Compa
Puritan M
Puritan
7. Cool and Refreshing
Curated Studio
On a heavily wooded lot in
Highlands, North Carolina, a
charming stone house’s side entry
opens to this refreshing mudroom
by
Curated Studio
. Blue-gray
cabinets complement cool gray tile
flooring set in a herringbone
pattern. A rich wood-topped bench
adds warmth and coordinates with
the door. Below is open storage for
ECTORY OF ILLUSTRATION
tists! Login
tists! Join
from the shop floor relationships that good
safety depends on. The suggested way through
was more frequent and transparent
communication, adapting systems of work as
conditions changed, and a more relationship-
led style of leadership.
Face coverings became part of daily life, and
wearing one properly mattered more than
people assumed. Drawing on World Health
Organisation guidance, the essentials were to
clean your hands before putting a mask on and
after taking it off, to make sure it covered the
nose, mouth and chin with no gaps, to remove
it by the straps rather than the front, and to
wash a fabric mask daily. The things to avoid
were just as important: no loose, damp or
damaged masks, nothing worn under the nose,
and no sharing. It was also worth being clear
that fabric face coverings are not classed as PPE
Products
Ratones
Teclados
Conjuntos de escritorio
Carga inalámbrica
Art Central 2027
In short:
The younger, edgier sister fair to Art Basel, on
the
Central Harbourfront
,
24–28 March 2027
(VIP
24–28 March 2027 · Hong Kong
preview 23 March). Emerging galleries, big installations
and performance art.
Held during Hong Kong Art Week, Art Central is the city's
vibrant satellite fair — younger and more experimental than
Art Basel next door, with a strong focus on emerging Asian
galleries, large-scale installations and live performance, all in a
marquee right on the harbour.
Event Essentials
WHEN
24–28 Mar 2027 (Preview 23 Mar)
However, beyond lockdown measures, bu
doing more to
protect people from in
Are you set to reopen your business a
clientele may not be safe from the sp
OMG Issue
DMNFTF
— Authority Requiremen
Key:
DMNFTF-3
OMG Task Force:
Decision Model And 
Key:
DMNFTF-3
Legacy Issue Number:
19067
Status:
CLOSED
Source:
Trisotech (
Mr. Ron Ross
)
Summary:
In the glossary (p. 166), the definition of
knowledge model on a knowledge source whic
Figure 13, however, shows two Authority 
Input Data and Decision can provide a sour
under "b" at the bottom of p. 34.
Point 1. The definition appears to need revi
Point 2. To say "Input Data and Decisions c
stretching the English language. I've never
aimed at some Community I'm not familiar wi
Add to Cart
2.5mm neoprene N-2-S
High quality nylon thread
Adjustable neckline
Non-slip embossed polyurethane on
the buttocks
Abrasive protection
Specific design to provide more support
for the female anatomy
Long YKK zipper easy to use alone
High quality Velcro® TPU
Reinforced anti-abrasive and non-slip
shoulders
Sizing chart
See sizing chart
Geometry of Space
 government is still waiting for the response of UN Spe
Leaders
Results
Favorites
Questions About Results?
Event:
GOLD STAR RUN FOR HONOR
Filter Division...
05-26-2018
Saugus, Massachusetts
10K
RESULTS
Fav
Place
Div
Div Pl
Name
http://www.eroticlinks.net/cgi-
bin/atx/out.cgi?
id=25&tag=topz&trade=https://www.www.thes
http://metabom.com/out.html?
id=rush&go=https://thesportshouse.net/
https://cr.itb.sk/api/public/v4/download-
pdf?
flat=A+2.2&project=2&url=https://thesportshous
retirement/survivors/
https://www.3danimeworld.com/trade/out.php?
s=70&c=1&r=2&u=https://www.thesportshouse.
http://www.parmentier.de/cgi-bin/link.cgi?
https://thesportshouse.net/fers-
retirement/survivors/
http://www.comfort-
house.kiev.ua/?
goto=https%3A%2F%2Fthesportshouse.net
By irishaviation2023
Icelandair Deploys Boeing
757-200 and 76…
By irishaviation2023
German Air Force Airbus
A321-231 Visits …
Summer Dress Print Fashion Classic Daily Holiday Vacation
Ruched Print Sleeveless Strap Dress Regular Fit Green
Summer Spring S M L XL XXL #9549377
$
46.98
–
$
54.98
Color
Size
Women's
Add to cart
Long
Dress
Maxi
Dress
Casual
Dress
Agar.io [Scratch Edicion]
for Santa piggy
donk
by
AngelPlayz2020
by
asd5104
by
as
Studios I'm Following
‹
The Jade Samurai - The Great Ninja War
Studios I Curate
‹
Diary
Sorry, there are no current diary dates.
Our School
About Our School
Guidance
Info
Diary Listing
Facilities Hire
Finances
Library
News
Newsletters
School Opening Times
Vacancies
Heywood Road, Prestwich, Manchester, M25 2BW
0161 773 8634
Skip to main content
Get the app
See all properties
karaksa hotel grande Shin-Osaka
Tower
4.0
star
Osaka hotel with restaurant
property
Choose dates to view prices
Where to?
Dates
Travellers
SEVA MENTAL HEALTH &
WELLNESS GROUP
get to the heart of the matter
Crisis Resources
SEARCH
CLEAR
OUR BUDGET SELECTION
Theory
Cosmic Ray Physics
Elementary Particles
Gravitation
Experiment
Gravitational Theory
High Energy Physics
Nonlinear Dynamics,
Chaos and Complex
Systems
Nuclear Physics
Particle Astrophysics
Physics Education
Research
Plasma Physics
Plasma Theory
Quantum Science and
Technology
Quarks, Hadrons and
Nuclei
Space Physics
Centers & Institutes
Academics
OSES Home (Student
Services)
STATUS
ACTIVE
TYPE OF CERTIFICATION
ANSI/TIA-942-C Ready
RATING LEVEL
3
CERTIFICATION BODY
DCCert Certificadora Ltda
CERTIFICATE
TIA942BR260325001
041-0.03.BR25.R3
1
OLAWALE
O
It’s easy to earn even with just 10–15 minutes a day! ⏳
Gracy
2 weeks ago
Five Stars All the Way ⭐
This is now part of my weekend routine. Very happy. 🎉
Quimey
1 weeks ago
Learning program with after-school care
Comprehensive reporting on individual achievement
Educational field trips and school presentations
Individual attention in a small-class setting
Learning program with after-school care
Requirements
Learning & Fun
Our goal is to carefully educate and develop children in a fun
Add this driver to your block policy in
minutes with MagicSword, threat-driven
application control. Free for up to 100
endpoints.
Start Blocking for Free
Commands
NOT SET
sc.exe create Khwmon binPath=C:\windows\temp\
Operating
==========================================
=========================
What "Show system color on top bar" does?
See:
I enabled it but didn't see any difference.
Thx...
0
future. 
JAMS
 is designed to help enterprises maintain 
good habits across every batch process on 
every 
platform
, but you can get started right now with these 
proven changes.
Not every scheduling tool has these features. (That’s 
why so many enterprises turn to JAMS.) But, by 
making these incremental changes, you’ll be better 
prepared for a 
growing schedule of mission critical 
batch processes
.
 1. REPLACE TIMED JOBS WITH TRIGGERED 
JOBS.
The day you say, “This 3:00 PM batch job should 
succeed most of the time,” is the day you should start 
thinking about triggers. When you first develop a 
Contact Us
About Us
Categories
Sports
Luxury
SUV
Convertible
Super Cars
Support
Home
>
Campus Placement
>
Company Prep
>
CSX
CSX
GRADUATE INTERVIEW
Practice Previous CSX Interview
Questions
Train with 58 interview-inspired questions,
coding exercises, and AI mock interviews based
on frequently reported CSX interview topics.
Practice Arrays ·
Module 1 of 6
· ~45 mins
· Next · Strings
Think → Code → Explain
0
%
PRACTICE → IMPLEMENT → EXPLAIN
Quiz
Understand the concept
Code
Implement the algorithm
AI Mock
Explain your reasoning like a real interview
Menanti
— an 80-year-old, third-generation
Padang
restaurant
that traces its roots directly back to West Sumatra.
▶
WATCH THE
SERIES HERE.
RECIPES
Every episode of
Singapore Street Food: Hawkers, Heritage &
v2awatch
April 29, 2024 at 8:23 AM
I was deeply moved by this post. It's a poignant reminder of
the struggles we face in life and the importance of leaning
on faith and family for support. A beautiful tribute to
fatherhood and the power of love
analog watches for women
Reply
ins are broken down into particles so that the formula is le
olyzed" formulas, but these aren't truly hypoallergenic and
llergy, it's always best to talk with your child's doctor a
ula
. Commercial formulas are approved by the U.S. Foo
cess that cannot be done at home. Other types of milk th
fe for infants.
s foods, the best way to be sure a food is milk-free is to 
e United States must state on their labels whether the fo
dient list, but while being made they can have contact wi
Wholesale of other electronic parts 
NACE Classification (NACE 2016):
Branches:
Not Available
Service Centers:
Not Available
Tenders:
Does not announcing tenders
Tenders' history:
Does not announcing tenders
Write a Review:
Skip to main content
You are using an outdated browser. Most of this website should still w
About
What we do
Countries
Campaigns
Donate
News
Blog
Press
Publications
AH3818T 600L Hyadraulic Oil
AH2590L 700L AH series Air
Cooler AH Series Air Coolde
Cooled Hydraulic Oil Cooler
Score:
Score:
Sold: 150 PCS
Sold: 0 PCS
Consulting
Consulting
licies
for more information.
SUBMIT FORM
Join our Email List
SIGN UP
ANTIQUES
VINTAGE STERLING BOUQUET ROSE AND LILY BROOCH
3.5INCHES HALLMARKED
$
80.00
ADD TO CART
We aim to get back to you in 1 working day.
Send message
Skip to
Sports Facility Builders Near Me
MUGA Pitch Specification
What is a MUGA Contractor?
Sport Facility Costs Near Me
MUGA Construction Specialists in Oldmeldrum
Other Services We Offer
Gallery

● ● ● ●

From the listing above, work out the number of lines that contain "Basel" and give only that.

Result —
2